▶ The problem
Lines from the one containing "Proverbs 1:1-31 (135, 554)" to the end of the entries below must be reproduced exactly, with both end lines kept and no other line added.

________________________

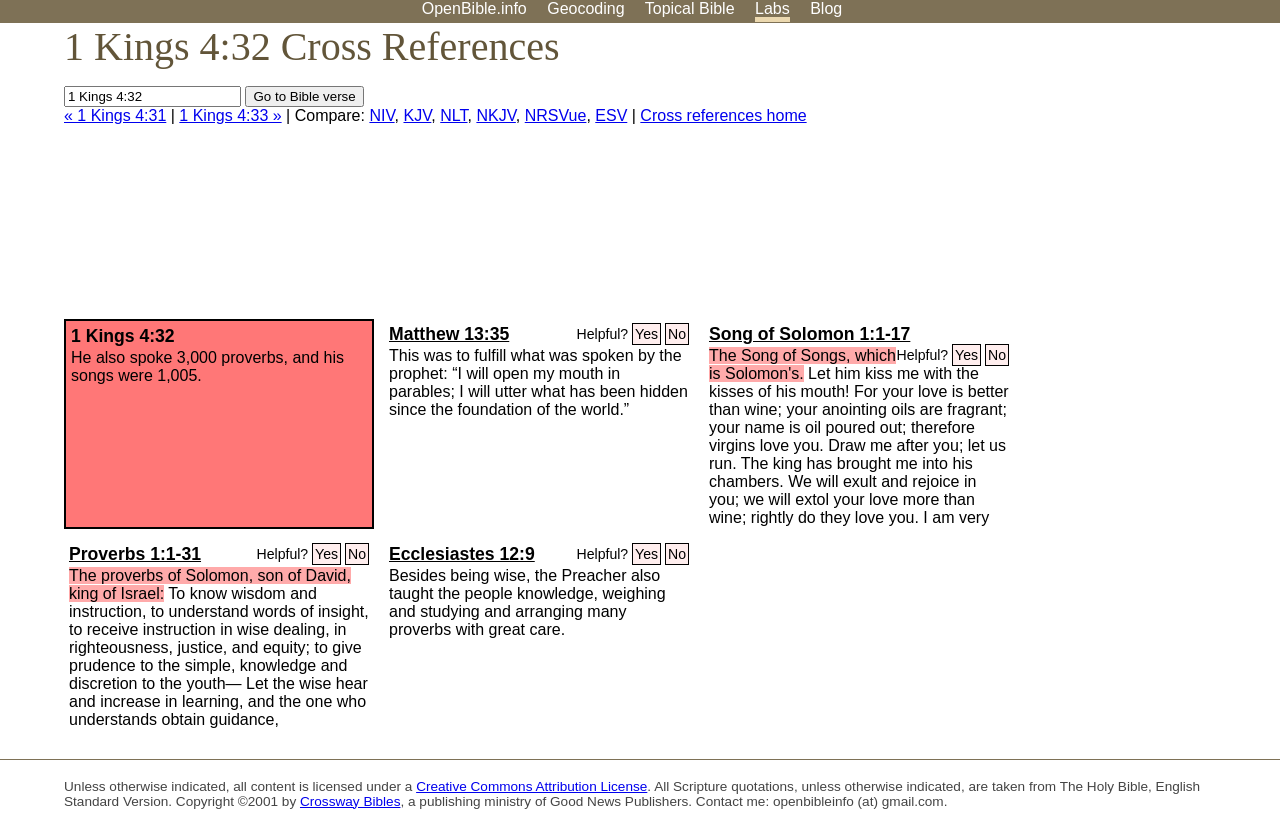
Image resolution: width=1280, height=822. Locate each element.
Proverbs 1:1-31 (135, 554)
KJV (417, 115)
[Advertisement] (1078, 179)
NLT (453, 115)
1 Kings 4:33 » (230, 115)
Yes (646, 334)
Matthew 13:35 (449, 334)
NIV (381, 115)
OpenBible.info (474, 8)
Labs (772, 8)
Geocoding (585, 8)
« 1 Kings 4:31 (115, 115)
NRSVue (556, 115)
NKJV (495, 115)
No (677, 334)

________________________

▶ Result
Proverbs 1:1-31 (135, 554)
KJV (417, 115)
[Advertisement] (1078, 179)
NLT (453, 115)
1 Kings 4:33 » (230, 115)
Yes (646, 334)
Matthew 13:35 (449, 334)
NIV (381, 115)
OpenBible.info (474, 8)
Labs (772, 8)
Geocoding (585, 8)
« 1 Kings 4:31 (115, 115)
NRSVue (556, 115)
NKJV (495, 115)
No (677, 334)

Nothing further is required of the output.